Made few 3in bronzed glass over slate calls flamed ash pots ,,, make so many copper pots wasn't sure if I remembered how do these up LOL

little sound

Reactions: Like 10


----------



## NYWoodturner (Jan 28, 2015)

Nice. Is that thunder or gunshots in the background ?

Reactions: Thank You! 1


----------



## ripjack13 (Jan 28, 2015)

That sounds just like the real thing. Nice job....

Reactions: Like 1


----------



## myingling (Jan 28, 2015)

NYWoodturner said:


> Nice.
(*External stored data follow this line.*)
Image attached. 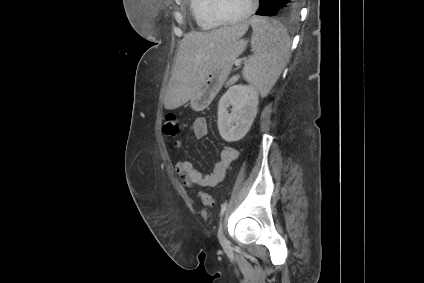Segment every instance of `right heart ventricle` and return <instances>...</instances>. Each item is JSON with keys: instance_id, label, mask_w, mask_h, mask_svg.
<instances>
[{"instance_id": "1", "label": "right heart ventricle", "mask_w": 424, "mask_h": 283, "mask_svg": "<svg viewBox=\"0 0 424 283\" xmlns=\"http://www.w3.org/2000/svg\"><path fill=\"white\" fill-rule=\"evenodd\" d=\"M207 5L208 0H189L191 15L196 25L202 30H213L220 24L210 18Z\"/></svg>"}]
</instances>
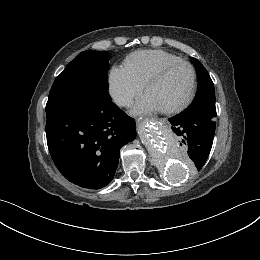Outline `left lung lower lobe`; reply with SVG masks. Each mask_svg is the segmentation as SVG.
<instances>
[{
    "instance_id": "left-lung-lower-lobe-1",
    "label": "left lung lower lobe",
    "mask_w": 260,
    "mask_h": 260,
    "mask_svg": "<svg viewBox=\"0 0 260 260\" xmlns=\"http://www.w3.org/2000/svg\"><path fill=\"white\" fill-rule=\"evenodd\" d=\"M216 110L195 109L182 111L169 118L172 131L179 137L189 163L198 171L204 166L211 151L216 128Z\"/></svg>"
}]
</instances>
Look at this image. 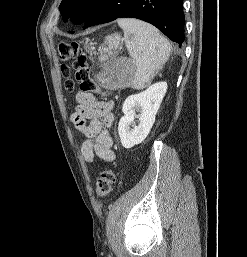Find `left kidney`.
I'll list each match as a JSON object with an SVG mask.
<instances>
[{
  "instance_id": "5707ae66",
  "label": "left kidney",
  "mask_w": 247,
  "mask_h": 257,
  "mask_svg": "<svg viewBox=\"0 0 247 257\" xmlns=\"http://www.w3.org/2000/svg\"><path fill=\"white\" fill-rule=\"evenodd\" d=\"M166 91L167 83L158 82L145 91L126 98L122 106L124 116L118 124V133L124 148H132L148 136ZM135 118H138V125L134 124Z\"/></svg>"
}]
</instances>
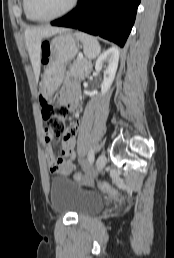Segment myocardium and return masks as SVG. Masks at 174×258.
I'll return each mask as SVG.
<instances>
[{
	"label": "myocardium",
	"instance_id": "1",
	"mask_svg": "<svg viewBox=\"0 0 174 258\" xmlns=\"http://www.w3.org/2000/svg\"><path fill=\"white\" fill-rule=\"evenodd\" d=\"M77 2L78 0H71L70 4L63 11L49 17L35 16L30 9V0H25V9L27 14L31 17L32 20L39 21V22H49V21H53L55 19L61 18L67 15L68 13H70L75 8Z\"/></svg>",
	"mask_w": 174,
	"mask_h": 258
}]
</instances>
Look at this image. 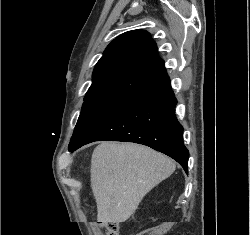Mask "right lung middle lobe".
Returning <instances> with one entry per match:
<instances>
[{
  "label": "right lung middle lobe",
  "mask_w": 250,
  "mask_h": 235,
  "mask_svg": "<svg viewBox=\"0 0 250 235\" xmlns=\"http://www.w3.org/2000/svg\"><path fill=\"white\" fill-rule=\"evenodd\" d=\"M131 95H97L84 98L82 111L70 144L78 142L89 130L125 103Z\"/></svg>",
  "instance_id": "1"
}]
</instances>
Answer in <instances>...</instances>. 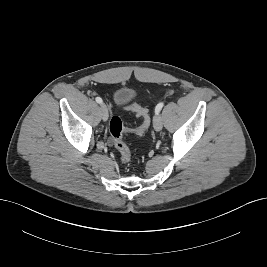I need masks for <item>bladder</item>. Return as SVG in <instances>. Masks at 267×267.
I'll list each match as a JSON object with an SVG mask.
<instances>
[{
  "mask_svg": "<svg viewBox=\"0 0 267 267\" xmlns=\"http://www.w3.org/2000/svg\"><path fill=\"white\" fill-rule=\"evenodd\" d=\"M135 97V91L127 86H121L113 92V101L117 106L130 103Z\"/></svg>",
  "mask_w": 267,
  "mask_h": 267,
  "instance_id": "bladder-1",
  "label": "bladder"
}]
</instances>
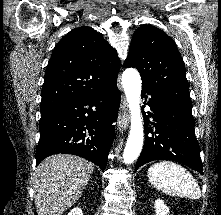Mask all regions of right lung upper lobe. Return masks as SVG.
<instances>
[{"mask_svg": "<svg viewBox=\"0 0 221 215\" xmlns=\"http://www.w3.org/2000/svg\"><path fill=\"white\" fill-rule=\"evenodd\" d=\"M119 68L116 50L93 28L70 31L49 60L40 110L60 107L116 81Z\"/></svg>", "mask_w": 221, "mask_h": 215, "instance_id": "obj_1", "label": "right lung upper lobe"}]
</instances>
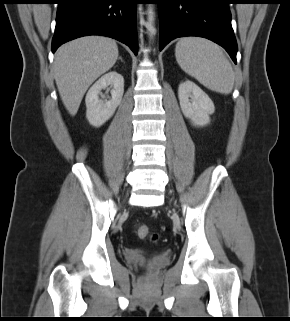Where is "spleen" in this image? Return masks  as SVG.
I'll use <instances>...</instances> for the list:
<instances>
[{
	"mask_svg": "<svg viewBox=\"0 0 290 321\" xmlns=\"http://www.w3.org/2000/svg\"><path fill=\"white\" fill-rule=\"evenodd\" d=\"M180 67L205 87L229 94L234 86V72L222 49L197 37L182 38L175 48Z\"/></svg>",
	"mask_w": 290,
	"mask_h": 321,
	"instance_id": "spleen-1",
	"label": "spleen"
}]
</instances>
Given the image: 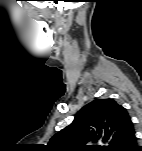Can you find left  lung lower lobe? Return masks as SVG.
<instances>
[{"mask_svg":"<svg viewBox=\"0 0 142 151\" xmlns=\"http://www.w3.org/2000/svg\"><path fill=\"white\" fill-rule=\"evenodd\" d=\"M117 151H142V147L137 146L135 130H133L120 144Z\"/></svg>","mask_w":142,"mask_h":151,"instance_id":"left-lung-lower-lobe-1","label":"left lung lower lobe"}]
</instances>
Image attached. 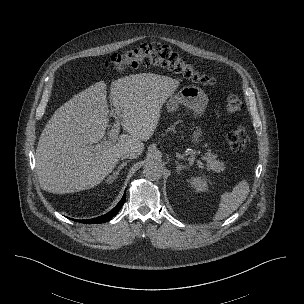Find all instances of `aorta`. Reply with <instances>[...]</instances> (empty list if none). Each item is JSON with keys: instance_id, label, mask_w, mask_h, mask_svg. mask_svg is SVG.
Returning <instances> with one entry per match:
<instances>
[{"instance_id": "aorta-1", "label": "aorta", "mask_w": 304, "mask_h": 304, "mask_svg": "<svg viewBox=\"0 0 304 304\" xmlns=\"http://www.w3.org/2000/svg\"><path fill=\"white\" fill-rule=\"evenodd\" d=\"M143 174L148 180H158L162 177L163 166L159 161L149 160L143 167Z\"/></svg>"}]
</instances>
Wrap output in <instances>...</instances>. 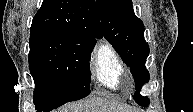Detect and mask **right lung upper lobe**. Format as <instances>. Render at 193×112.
I'll list each match as a JSON object with an SVG mask.
<instances>
[{
	"instance_id": "1",
	"label": "right lung upper lobe",
	"mask_w": 193,
	"mask_h": 112,
	"mask_svg": "<svg viewBox=\"0 0 193 112\" xmlns=\"http://www.w3.org/2000/svg\"><path fill=\"white\" fill-rule=\"evenodd\" d=\"M31 34L54 32L102 37L95 0H44L33 18ZM96 41V40H95Z\"/></svg>"
}]
</instances>
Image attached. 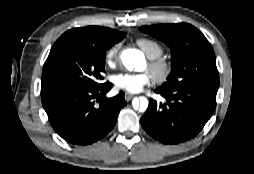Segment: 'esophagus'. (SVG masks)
Listing matches in <instances>:
<instances>
[{
  "label": "esophagus",
  "instance_id": "34e87169",
  "mask_svg": "<svg viewBox=\"0 0 254 174\" xmlns=\"http://www.w3.org/2000/svg\"><path fill=\"white\" fill-rule=\"evenodd\" d=\"M133 97H134L133 94H130V93H126V94H125V100H126V101H130Z\"/></svg>",
  "mask_w": 254,
  "mask_h": 174
}]
</instances>
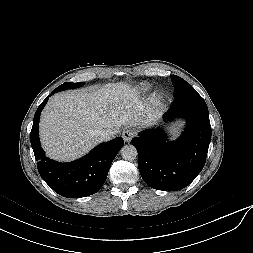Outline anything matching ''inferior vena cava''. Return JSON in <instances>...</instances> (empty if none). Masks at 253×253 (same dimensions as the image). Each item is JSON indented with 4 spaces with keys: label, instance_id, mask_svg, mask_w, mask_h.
Segmentation results:
<instances>
[{
    "label": "inferior vena cava",
    "instance_id": "obj_1",
    "mask_svg": "<svg viewBox=\"0 0 253 253\" xmlns=\"http://www.w3.org/2000/svg\"><path fill=\"white\" fill-rule=\"evenodd\" d=\"M94 134L99 138V140L102 141H109L114 137L116 134V131L112 129H104V130H96Z\"/></svg>",
    "mask_w": 253,
    "mask_h": 253
}]
</instances>
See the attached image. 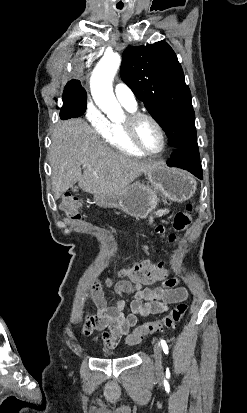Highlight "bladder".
<instances>
[{"label":"bladder","instance_id":"bladder-1","mask_svg":"<svg viewBox=\"0 0 247 413\" xmlns=\"http://www.w3.org/2000/svg\"><path fill=\"white\" fill-rule=\"evenodd\" d=\"M106 354L109 355V354H111V352H110V351H106Z\"/></svg>","mask_w":247,"mask_h":413}]
</instances>
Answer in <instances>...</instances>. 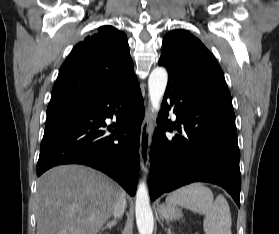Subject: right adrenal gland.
Returning a JSON list of instances; mask_svg holds the SVG:
<instances>
[{
    "label": "right adrenal gland",
    "instance_id": "right-adrenal-gland-1",
    "mask_svg": "<svg viewBox=\"0 0 279 234\" xmlns=\"http://www.w3.org/2000/svg\"><path fill=\"white\" fill-rule=\"evenodd\" d=\"M117 224V219L114 218L112 221L108 222L107 225L102 228V230L106 229V228H109L111 229L112 227H114L115 225Z\"/></svg>",
    "mask_w": 279,
    "mask_h": 234
}]
</instances>
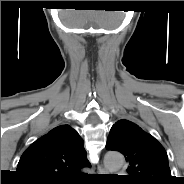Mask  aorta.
I'll use <instances>...</instances> for the list:
<instances>
[{
  "label": "aorta",
  "mask_w": 184,
  "mask_h": 184,
  "mask_svg": "<svg viewBox=\"0 0 184 184\" xmlns=\"http://www.w3.org/2000/svg\"><path fill=\"white\" fill-rule=\"evenodd\" d=\"M104 165L109 172H116L124 165V157L119 152H107L104 157Z\"/></svg>",
  "instance_id": "762f6f07"
}]
</instances>
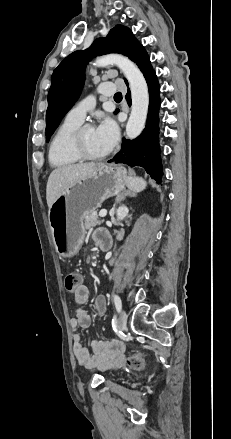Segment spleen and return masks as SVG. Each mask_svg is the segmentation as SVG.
Listing matches in <instances>:
<instances>
[{"label":"spleen","instance_id":"spleen-1","mask_svg":"<svg viewBox=\"0 0 231 439\" xmlns=\"http://www.w3.org/2000/svg\"><path fill=\"white\" fill-rule=\"evenodd\" d=\"M126 185L133 192H141L146 188V182L141 177L129 176L126 181Z\"/></svg>","mask_w":231,"mask_h":439}]
</instances>
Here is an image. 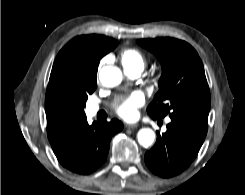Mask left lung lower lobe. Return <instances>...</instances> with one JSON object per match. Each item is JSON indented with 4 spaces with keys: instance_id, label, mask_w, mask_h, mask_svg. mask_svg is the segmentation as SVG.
<instances>
[{
    "instance_id": "left-lung-lower-lobe-1",
    "label": "left lung lower lobe",
    "mask_w": 245,
    "mask_h": 195,
    "mask_svg": "<svg viewBox=\"0 0 245 195\" xmlns=\"http://www.w3.org/2000/svg\"><path fill=\"white\" fill-rule=\"evenodd\" d=\"M208 125L171 118L167 131L160 135L145 154L147 167L156 175L173 177L184 171L196 158L207 134Z\"/></svg>"
}]
</instances>
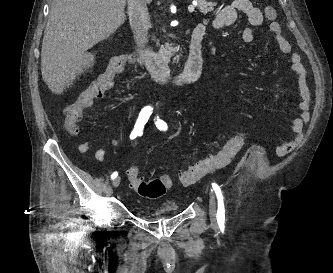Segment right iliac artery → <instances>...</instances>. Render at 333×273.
I'll list each match as a JSON object with an SVG mask.
<instances>
[{
    "mask_svg": "<svg viewBox=\"0 0 333 273\" xmlns=\"http://www.w3.org/2000/svg\"><path fill=\"white\" fill-rule=\"evenodd\" d=\"M152 111H153V108L151 106H146L141 110V112L138 116V119L135 123L134 129L130 134L131 140L135 139L137 136H142L144 125L147 123L150 115L152 114ZM117 176H118V173L114 172L111 175V179H115Z\"/></svg>",
    "mask_w": 333,
    "mask_h": 273,
    "instance_id": "82829eb1",
    "label": "right iliac artery"
}]
</instances>
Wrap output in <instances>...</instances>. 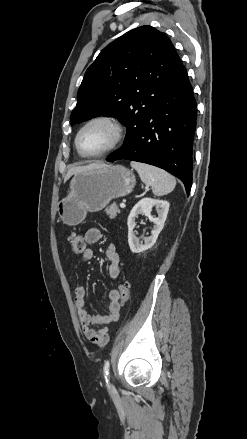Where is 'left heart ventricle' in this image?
Listing matches in <instances>:
<instances>
[{"mask_svg":"<svg viewBox=\"0 0 247 439\" xmlns=\"http://www.w3.org/2000/svg\"><path fill=\"white\" fill-rule=\"evenodd\" d=\"M112 140L111 127L105 123H95L82 133L79 144L84 153L92 154L108 147Z\"/></svg>","mask_w":247,"mask_h":439,"instance_id":"obj_1","label":"left heart ventricle"}]
</instances>
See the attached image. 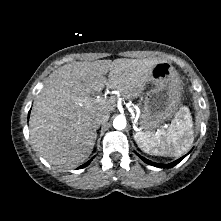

Is that thunder or gunshots in the background ?


 
Neither they are behind my place reclaiming the old boney pile its big for the power plants ,,, big excavator I would say kicking his bucket every once and a while keep it cleaned out LOL
Yea its a pain when I try run sound files lol

Reactions: Funny 1


----------



## michael dee (Jan 28, 2015)

Great looking and sounding calls

Reactions: Like 1


----------



## manbuckwal (Jan 28, 2015)

Nice looking calls ! Great props too

Reactions: Like 1


----------



## dbroswoods (Feb 1, 2015)

Great looking pots Mike!!!! 

Mark

Reactions: Like 1


----------